I have mixed feelings about his passing. It’s one of those times that I wish John were here to tell me how he feels about it and tell me how I should feel, what I should do, if anything. Should I send a card to his siblings? I had to break the news to John’s mother today, and that was sad. I wish he were here to do that.
The reality is though that both John and his dad professed to believe in Jesus, so what that means, to me, is that John knew of his dad’s passing way before I did and that they’re together now, without the tension and problems that were part of their relationship here on Earth. I’ve never doubted John’s salvation, but I know John was troubled about making sure his dad believed and would be in heaven. I hope with all my heart that his profession was sincere.
John and his dad weren’t that close. Their history was hard. His parents split when he was young, and he spent summers and the occasional weekend with his dad. He had funny stories about fishing and country living. His dad lived in the sticks. He was a farmer and a truck driver.

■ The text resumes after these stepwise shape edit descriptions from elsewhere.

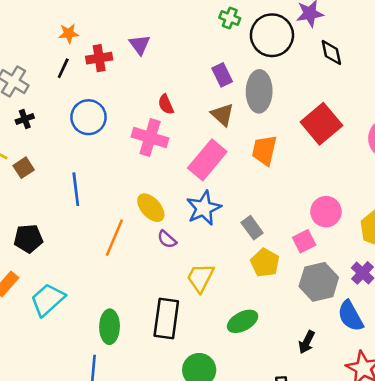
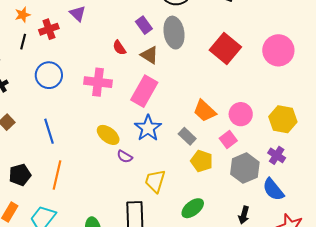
red semicircle: (166, 104) -> (119, 48), moved
orange trapezoid: (264, 150) -> (205, 111), moved, turned -50
orange line: (114, 238) -> (57, 175), moved

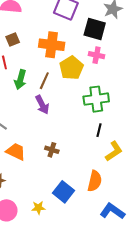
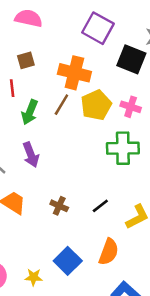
pink cross: (97, 55) -> (131, 107), moved
brown line: (44, 81) -> (61, 105), moved
purple arrow: (42, 105) -> (31, 155), moved
black line: (99, 130) -> (100, 206), moved, turned 32

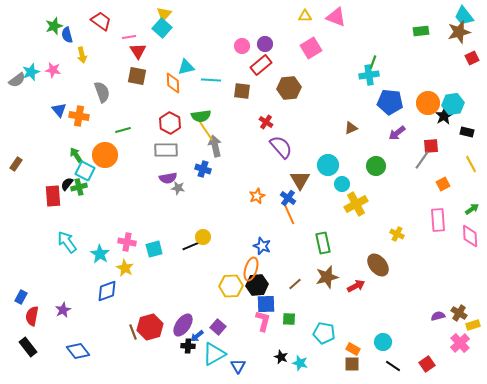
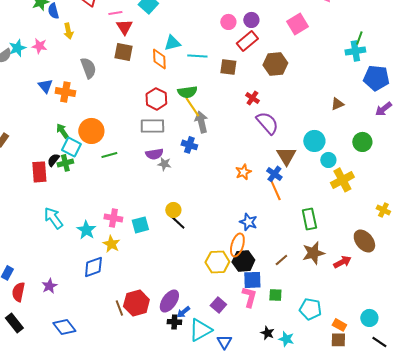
green line: (123, 130) -> (109, 155), moved
yellow circle: (203, 237) -> (173, 210), moved
black line: (191, 246) -> (177, 222), turned 66
purple square: (218, 327) -> (218, 305), moved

I remember John telling me how hard his dad was on him to succeed and do well in life and to make money, and how he never felt he could live up to his dad’s expectations. When his dad gave him a hard time over and over again about not playing well at baseball, John quit the sport and didn’t play any more. The grief from his dad wasn’t worth it.
His dad was the one who encouraged him to study engineering and gave him money for a computer and other college costs. He pushed him into engineering because it would make good money. Turns out it was a good fit for John; he had a brilliant engineering mind.
My boys have lost a granddad they didn’t know they had. They’ve heard me refer to their dad’s dad and they’ve heard a story or two about when they were babies and we took them out to his trailer in the country. His dad didn’t keep his trailer very clean, and once the boys got mobile it was difficult to keep them from getting into the snuff cans and popcorn kernels that were scattered around.
One time John picked his dad up and brought him to our home to visit with us and we took him out to eat at Ryan’s. I remember that John called him the day before to tell him to be ready, but when John got there he hadn’t remembered and wasn’t ready. John helped him get cleaned up so he could bring him to our home. That’s the last time I saw him, I’m pretty sure. John saw him a few times after that, but we never went back as a family.
John was the only child of his mother and his father, but his father had three children from his first marriage, significantly older than John. Old enough that some of their children were John’s same age. He was never close to those siblings either. When John died, all of his siblings came to his funeral and expressed sympathies. I thought that was kind of them.
It feels strange to me to bear the last name of a family of which I’m not really integrated into, and for my sons to pass on that name and line and not know their relatives of the same last name.